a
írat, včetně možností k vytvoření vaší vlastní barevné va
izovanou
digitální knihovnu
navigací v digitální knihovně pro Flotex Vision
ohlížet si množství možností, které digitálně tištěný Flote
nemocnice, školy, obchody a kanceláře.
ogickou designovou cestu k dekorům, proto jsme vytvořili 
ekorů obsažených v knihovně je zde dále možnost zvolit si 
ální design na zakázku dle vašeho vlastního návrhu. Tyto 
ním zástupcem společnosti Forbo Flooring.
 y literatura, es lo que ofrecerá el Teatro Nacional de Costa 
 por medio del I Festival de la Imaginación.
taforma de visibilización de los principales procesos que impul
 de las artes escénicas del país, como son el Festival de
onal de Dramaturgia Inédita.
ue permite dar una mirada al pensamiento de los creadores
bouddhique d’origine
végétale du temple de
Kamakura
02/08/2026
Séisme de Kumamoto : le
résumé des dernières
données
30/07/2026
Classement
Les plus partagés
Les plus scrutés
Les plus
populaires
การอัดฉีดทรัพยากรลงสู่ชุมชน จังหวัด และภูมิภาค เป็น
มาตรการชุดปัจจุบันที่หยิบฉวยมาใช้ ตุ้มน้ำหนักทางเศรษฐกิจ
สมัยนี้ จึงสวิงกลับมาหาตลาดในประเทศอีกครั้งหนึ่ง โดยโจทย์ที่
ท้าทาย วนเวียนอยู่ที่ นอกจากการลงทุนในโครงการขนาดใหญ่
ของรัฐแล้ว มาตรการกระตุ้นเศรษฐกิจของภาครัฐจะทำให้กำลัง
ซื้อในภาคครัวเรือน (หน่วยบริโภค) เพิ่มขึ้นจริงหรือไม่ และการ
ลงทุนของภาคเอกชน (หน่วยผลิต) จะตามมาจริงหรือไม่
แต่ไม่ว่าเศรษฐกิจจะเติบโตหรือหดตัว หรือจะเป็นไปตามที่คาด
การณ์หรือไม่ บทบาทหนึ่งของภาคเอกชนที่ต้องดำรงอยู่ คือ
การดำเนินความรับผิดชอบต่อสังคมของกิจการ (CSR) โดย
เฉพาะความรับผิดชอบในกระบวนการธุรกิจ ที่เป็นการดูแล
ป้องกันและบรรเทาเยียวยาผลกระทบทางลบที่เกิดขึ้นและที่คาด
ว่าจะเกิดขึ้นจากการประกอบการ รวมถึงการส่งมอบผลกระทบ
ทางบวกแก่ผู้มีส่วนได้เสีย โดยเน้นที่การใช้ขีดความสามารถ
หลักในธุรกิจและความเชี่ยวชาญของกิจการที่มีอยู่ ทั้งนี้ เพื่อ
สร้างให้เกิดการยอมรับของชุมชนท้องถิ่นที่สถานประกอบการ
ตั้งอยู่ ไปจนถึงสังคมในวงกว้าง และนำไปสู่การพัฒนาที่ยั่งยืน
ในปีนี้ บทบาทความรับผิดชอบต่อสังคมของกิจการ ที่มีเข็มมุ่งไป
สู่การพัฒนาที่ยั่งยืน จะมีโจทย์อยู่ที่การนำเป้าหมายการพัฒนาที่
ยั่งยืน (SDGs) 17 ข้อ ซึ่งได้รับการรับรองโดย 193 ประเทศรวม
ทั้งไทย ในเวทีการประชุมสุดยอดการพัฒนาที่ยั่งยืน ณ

▬▬▬▬▬▬▬▬▬▬

## Exercise directions
Give every line of the material again, exactly as it reads.

## Expected answer
a
írat, včetně možností k vytvoření vaší vlastní barevné va
izovanou
digitální knihovnu
navigací v digitální knihovně pro Flotex Vision
ohlížet si množství možností, které digitálně tištěný Flote
nemocnice, školy, obchody a kanceláře.
ogickou designovou cestu k dekorům, proto jsme vytvořili 
ekorů obsažených v knihovně je zde dále možnost zvolit si 
ální design na zakázku dle vašeho vlastního návrhu. Tyto 
ním zástupcem společnosti Forbo Flooring.
 y literatura, es lo que ofrecerá el Teatro Nacional de Costa 
 por medio del I Festival de la Imaginación.
taforma de visibilización de los principales procesos que impul
 de las artes escénicas del país, como son el Festival de
onal de Dramaturgia Inédita.
ue permite dar una mirada al pensamiento de los creadores
bouddhique d’origine
végétale du temple de
Kamakura
02/08/2026
Séisme de Kumamoto : le
résumé des dernières
données
30/07/2026
Classement
Les plus partagés
Les plus scrutés
Les plus
populaires
การอัดฉีดทรัพยากรลงสู่ชุมชน จังหวัด และภูมิภาค เป็น
มาตรการชุดปัจจุบันที่หยิบฉวยมาใช้ ตุ้มน้ำหนักทางเศรษฐกิจ
สมัยนี้ จึงสวิงกลับมาหาตลาดในประเทศอีกครั้งหนึ่ง โดยโจทย์ที่
ท้าทาย วนเวียนอยู่ที่ นอกจากการลงทุนในโครงการขนาดใหญ่
ของรัฐแล้ว มาตรการกระตุ้นเศรษฐกิจของภาครัฐจะทำให้กำลัง
ซื้อในภาคครัวเรือน (หน่วยบริโภค) เพิ่มขึ้นจริงหรือไม่ และการ
ลงทุนของภาคเอกชน (หน่วยผลิต) จะตามมาจริงหรือไม่
แต่ไม่ว่าเศรษฐกิจจะเติบโตหรือหดตัว หรือจะเป็นไปตามที่คาด
การณ์หรือไม่ บทบาทหนึ่งของภาคเอกชนที่ต้องดำรงอยู่ คือ
การดำเนินความรับผิดชอบต่อสังคมของกิจการ (CSR) โดย
เฉพาะความรับผิดชอบในกระบวนการธุรกิจ ที่เป็นการดูแล
ป้องกันและบรรเทาเยียวยาผลกระทบทางลบที่เกิดขึ้นและที่คาด
ว่าจะเกิดขึ้นจากการประกอบการ รวมถึงการส่งมอบผลกระทบ
ทางบวกแก่ผู้มีส่วนได้เสีย โดยเน้นที่การใช้ขีดความสามารถ
หลักในธุรกิจและความเชี่ยวชาญของกิจการที่มีอยู่ ทั้งนี้ เพื่อ
สร้างให้เกิดการยอมรับของชุมชนท้องถิ่นที่สถานประกอบการ
ตั้งอยู่ ไปจนถึงสังคมในวงกว้าง และนำไปสู่การพัฒนาที่ยั่งยืน
ในปีนี้ บทบาทความรับผิดชอบต่อสังคมของกิจการ ที่มีเข็มมุ่งไป
สู่การพัฒนาที่ยั่งยืน จะมีโจทย์อยู่ที่การนำเป้าหมายการพัฒนาที่
ยั่งยืน (SDGs) 17 ข้อ ซึ่งได้รับการรับรองโดย 193 ประเทศรวม
ทั้งไทย ในเวทีการประชุมสุดยอดการพัฒนาที่ยั่งยืน ณ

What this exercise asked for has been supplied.